With the river to wade in at the bottom of the boreen and a long, soft trudge around the dunes, the edge of the sea gets more distant every year. And on the brink of 86, a full combing of the tideline, a kilometre or so each way, is now beyond my somewhat shaky stride.
So I have missed the chance of a close encounter with this year's strangest arrival, star of last week's Eye on Nature. Phronima sedentaria – pusher of prams or alien monster of the deep, depending on the discussion – began drifting ashore in Co Kerry last November in little crystal barrels. They appeared in hundreds more on strands up the west and reached even to the beaches of north Antrim a couple of weeks ago.
From these peered out a tiny shrimp-like creature, phronima, a free-swimming amphipod (like a sand-hopper), hitching a parasitic lift in a salp. This is a tubular, gelatinous sea squirt. Phronima invades one of these, hollowing it out into a barrel-shaped home by sucking away at its jelly-like interior. Here the female lays eggs and feeds the cells to her young in a salp nursery. “Pram shrimp” is its common name among naturalists, from observations of it paddling away at the rear to push the barrel full of offspring through the water.
Phronima lives at great depths in all the non-polar oceans, migrating vertically to shallower waters at night to feed safely on zooplankton. In historic samplings in Irish offshore waters, most specimens were taken at 1,000m or more. Research also suggests that late autumn is the hatching season and that adult females liberate their young at the surface before sinking down again.
A strong, deep current from off the Bay of Biscay runs up the west of Ireland and round the north of Scotland. And while the abundance of Phronima may have its own mysterious causes, this past autumn’s relatively calm seas have delivered it ashore with an exceptionally gentle touch.
Mass strandings
The last mass strandings on Irish beaches, in November and December 2011, were reviewed in the Irish Naturalists' Journal by Declan Quigley, Kevin Flannery and colleagues at the Dingle Oceanworld aquarium. As they reported, some of the salp "barrels" contained both adult and juvenile animals. And last autumn, Flannery discovered on the beach at Ventry Bay that more than a dozen live specimens could be salvaged for display in the aquarium.
And the "alien monsters"? This comes from the media-friendly story that Phronima's parasitic habits, together with its menacing presence in close-up, were the inspiration for the creature that burst out of John Hurt's chest in the movie Alien.
While transparent salps of the deep ocean remain rare at Ireland's tidelines, proper jellyfish can produce spectacular strandings sometimes numbering millions. That was certainly the case in 1992. when the crests of Velella velella were piled in continuous drifts on some beaches of the west.
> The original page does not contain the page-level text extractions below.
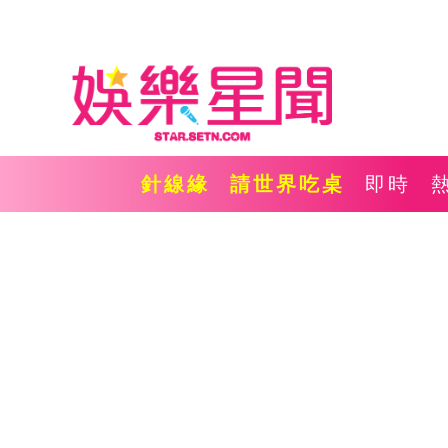
針線緣
請世界吃桌
即時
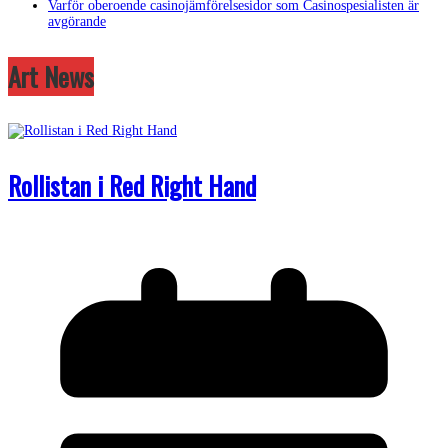
Varför oberoende casinojämförelsesidor som Casinospesialisten är
avgörande
Art News
Rollistan i Red Right Hand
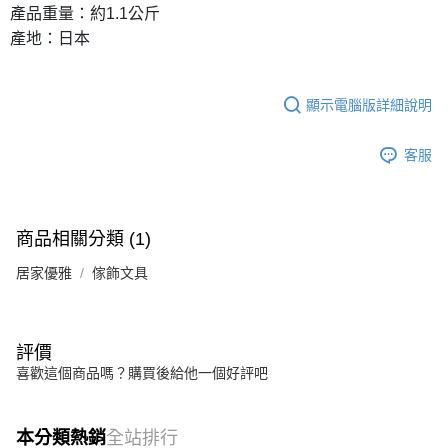
產品重量：約1.1公斤
產地：日本
顯示電腦版詳細說明
客服
商品相關分類 (1)
居家優雅
傢飾文具
評價
喜歡這個商品嗎？購買後給他一個好評吧
本分類熱銷
全站排行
Velella (more commonly the "by-the-wind sailor") belongs in a class with Physalia physalis, the Portuguese man-o-war, but at a very different scale. Instead of the big gas balloon that drives the latter before the wind, Velella tops its dark-blue jelly colony with a low, stiff triangle of a sail, quite rainbow-bright when fresh. This can be all that remains to puzzle the beachcomber, and Eye on Nature is often called upon for identification.
Spreading marmalade
The sail is mounted diagonally on the float, varying in compass angle, so that, in the same wind, some Velella will sail leftwards and others to the right. This distributes the species more widely across the sea.
Even without a sail, large swarms of jellyfish forming naturally at sea can be driven inshore by winds and currents. One of the most troublesome has been Pelagia noctiluca, which , despite its common name of "mauve stinger", has smothered western Irish beaches in something very like marmalade.
Pelagia thrive in warm, open waters and are a regular pest to bathers in the Mediterranean. Major fleets of them have been carried northwards to toxic invasions of salmon farms. In 2007 the jellyfish destroyed an entire stock of fish at a farm in Co Antrim, and in the summer and autumn of 2013, with warm sea temperatures, large drifts brought more heavy losses to fish farms on the west coast.
Compared with such traumas, the brilliant scatterings of Phronima sedentaria can be reckoned a rare reward for a bracing winter trudge into the wind with salty lips and the gentle crash of surf at one's side. I do miss it rather, even for the many, many times when there was nothing very weird or wonderful to find.